9: $\mathbf{liwork}$Integer Input
On entry: the dimension of the array iwork as declared in the (sub)program from which d02qyf is called.
This must be the same argument liwork as supplied to d02qwf.
10: $\mathbf{ifail}$Integer Input/Output
On entry: ifail must be set to $0$, $-1$ or $1$ to set behaviour on detection of an error; these values have no effect when no error is detected.
A value of $0$ causes the printing of an error message and program execution will be halted; otherwise program execution continues. A value of $-1$ means that an error message is printed while a value of $1$ means that it is not.
If halting is not appropriate, the value $-1$ or $1$ is recommended. If message printing is undesirable, then the value $1$ is recommended. Otherwise, the value $0$ is recommended. When the value $-\mathbf{1}$ or $\mathbf{1}$ is used it is essential to test the value of ifail on exit.
On exit: ${\mathbf{ifail}}={\mathbf{0}}$ unless the routine detects an error or a warning has been flagged (see Section 6).

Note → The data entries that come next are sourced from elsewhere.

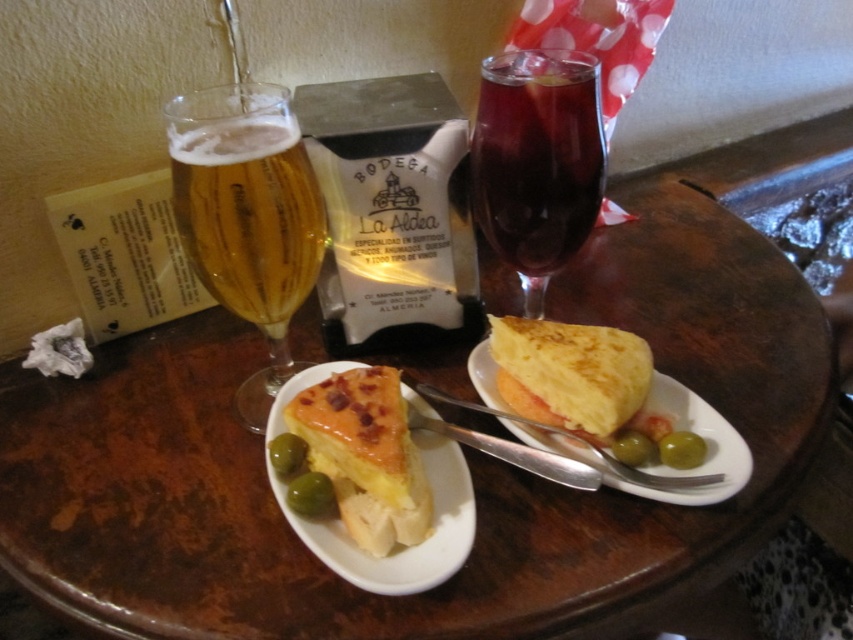 Question: Does yellow crumbly pie at center have a smaller size compared to green glossy olive at lower left?

Choices:
 (A) yes
 (B) no

Answer: (B)

Question: Can you confirm if yellow fluffy omelette at center is positioned to the left of green glossy olive at lower left?

Choices:
 (A) yes
 (B) no

Answer: (B)

Question: Which point is closer to the camera?

Choices:
 (A) (488, 108)
 (B) (570, 396)
 (C) (674, 490)
 (D) (378, 488)

Answer: (D)

Question: Which point is farther to the camera?

Choices:
 (A) golden glass beer at left
 (B) green glossy olives at lower left
 (C) yellow fluffy omelette at center

Answer: (B)

Question: Estimate the real-world distances between objects in this image. Which object is closer to the yellow crumbly pie at center?

Choices:
 (A) brown wooden table at center
 (B) green glossy olive at center

Answer: (B)

Question: Does brown wooden table at center appear on the left side of green glossy olive at lower right?

Choices:
 (A) no
 (B) yes

Answer: (B) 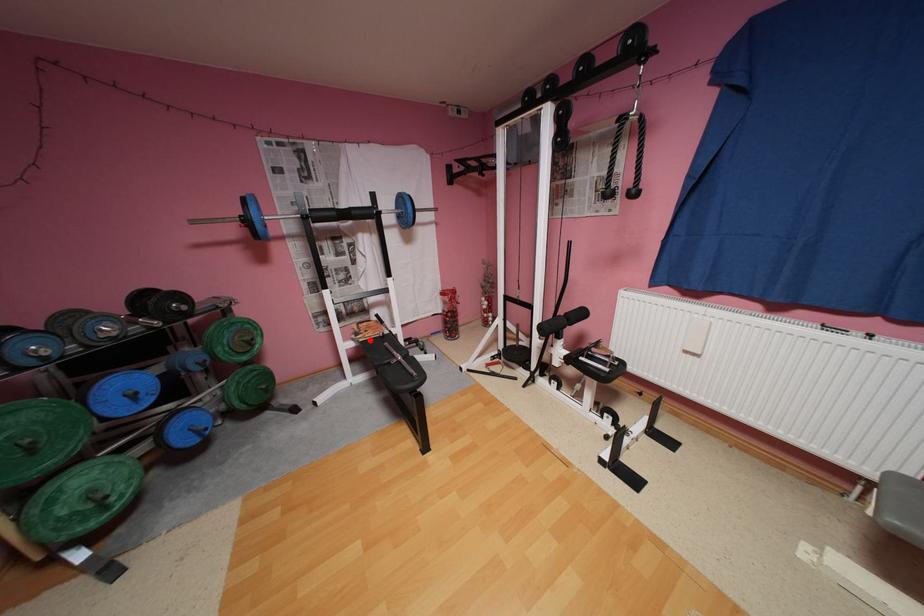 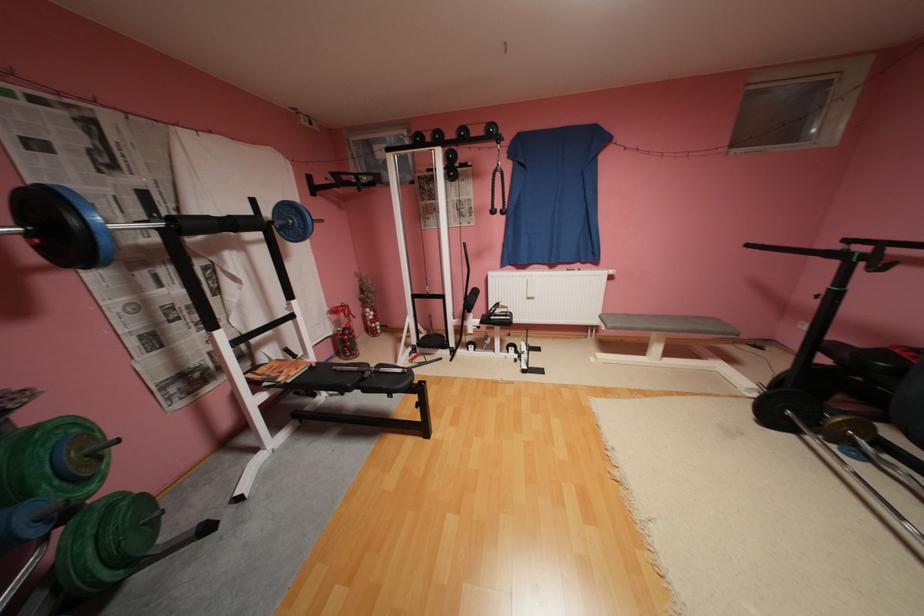 Question: A red point is marked in image1. In image2, is the corresponding 3D point closer to the camera or farther? Reply with the corresponding letter.

Choices:
 (A) The corresponding 3D point is closer.
 (B) The corresponding 3D point is farther.

Answer: (A) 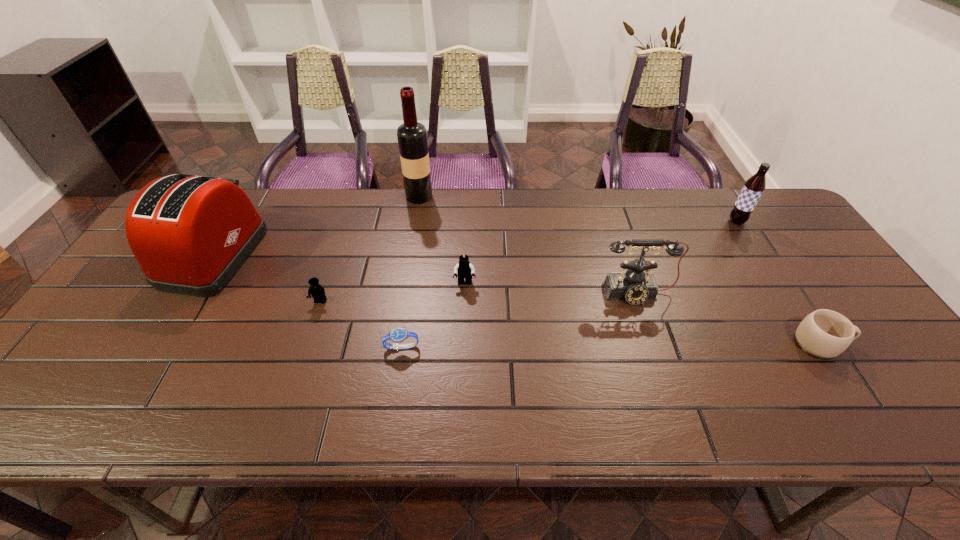 The image size is (960, 540). Find the location of `the farthest object`. the farthest object is located at coordinates (412, 136).

Locate an element on the screen. Image resolution: width=960 pixels, height=540 pixels. the tallest object is located at coordinates (412, 136).

At what (x,y) coordinates should I click in order to perform the action: click on toaster. Please return your answer as a coordinate pair (x, y). The height and width of the screenshot is (540, 960). Looking at the image, I should click on (190, 234).

I want to click on root beer, so click(753, 188).

What are the coordinates of `telephone` in the screenshot? It's located at (634, 286).

This screenshot has height=540, width=960. Find the location of `the farther Lego`. the farther Lego is located at coordinates (464, 269).

At what (x,y) coordinates should I click in order to perform the action: click on the right Lego. Please return your answer as a coordinate pair (x, y). Looking at the image, I should click on (464, 269).

At what (x,y) coordinates should I click in order to perform the action: click on the shorter Lego. Please return your answer as a coordinate pair (x, y). This screenshot has height=540, width=960. Looking at the image, I should click on (316, 290).

This screenshot has height=540, width=960. What are the coordinates of `the nearer Lego` in the screenshot? It's located at (316, 290).

Locate an element on the screen. The height and width of the screenshot is (540, 960). mug is located at coordinates (824, 334). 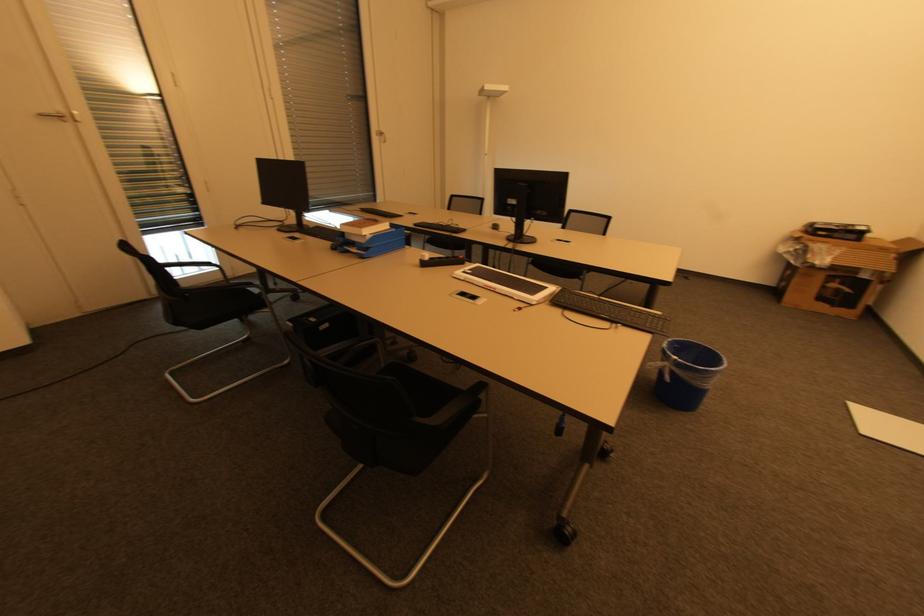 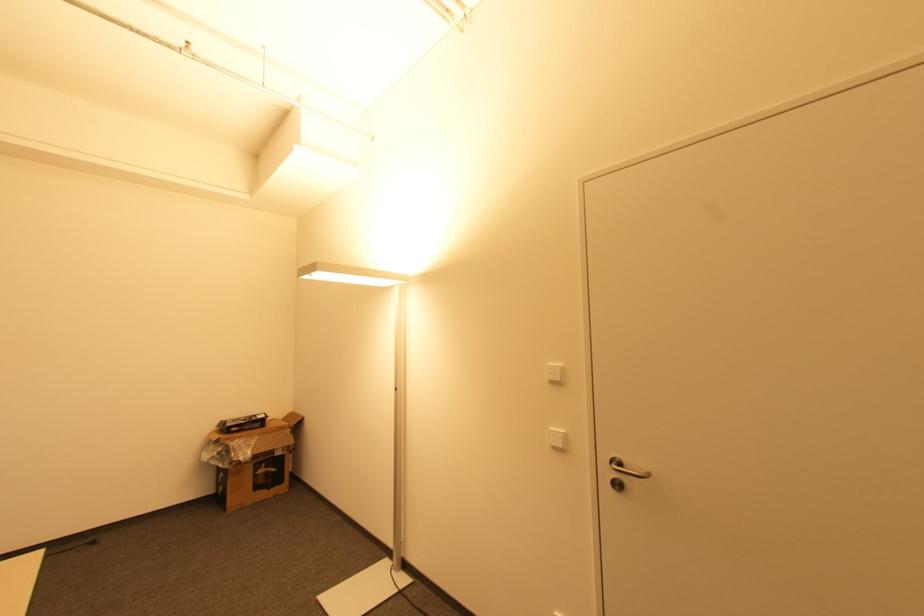 Question: I am providing you with two images of the same scene from different viewpoints. Which of the following objects are not visible in image2?

Choices:
 (A) white light switch
 (B) silver door handle
 (C) cardboard box
 (D) none of these

Answer: (D) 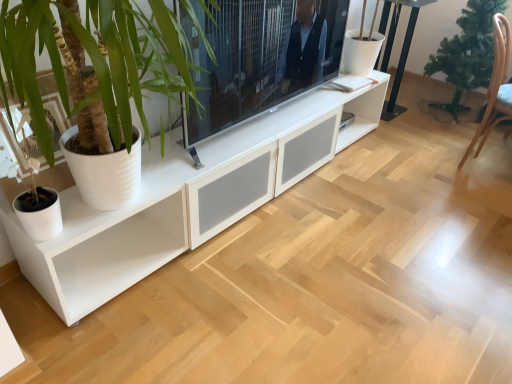 This screenshot has width=512, height=384. What are the coordinates of `vacant area that is in front of green matte christmas tree at right` in the screenshot? It's located at (445, 137). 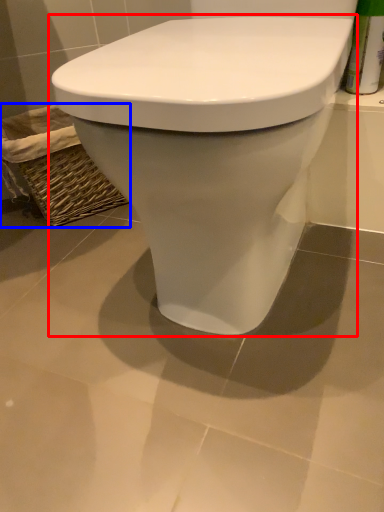 Question: Among these objects, which one is nearest to the camera, toilet (highlighted by a red box) or basket (highlighted by a blue box)?

Choices:
 (A) toilet
 (B) basket

Answer: (A)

## 6Error Indicators and Warnings

If on entry ${\mathbf{ifail}}=0$ or $-1$, explanatory error messages are output on the current error message unit (as defined by x04aaf).
Errors or warnings detected by the routine:
${\mathbf{ifail}}=1$
Neither of the appropriate two integrator routines has been called.
On entry, ${\mathbf{liwork}}=〈\mathit{\text{value}}〉$ and ${\mathbf{liwork}}=〈\mathit{\text{value}}〉$ in d02qwf.
Constraint: ${\mathbf{liwork}}={\mathbf{liwork}}$ in d02qwf.
On entry, ${\mathbf{lrwork}}=〈\mathit{\text{value}}〉$ and ${\mathbf{lrwork}}=〈\mathit{\text{value}}〉$ in d02qwf.
Constraint: ${\mathbf{lrwork}}={\mathbf{lrwork}}$ in d02qwf.
On entry, ${\mathbf{neqg}}=〈\mathit{\text{value}}〉$ and ${\mathbf{neqg}}=〈\mathit{\text{value}}〉$ in d02qwf.
Constraint: ${\mathbf{neqg}}={\mathbf{neqg}}$ in d02qwf.
The integrator did not end at an event.
${\mathbf{ifail}}=-99$
See Section 7 in the Introduction to the NAG Library FL Interface for further information.
${\mathbf{ifail}}=-399$
Your licence key may have expired or may not have been installed correctly.
See Section 8 in the Introduction to the NAG Library FL Interface for further information.
${\mathbf{ifail}}=-999$
Dynamic memory allocation failed.
See Section 9 in the Introduction to the NAG Library FL Interface for further information.

Not applicable.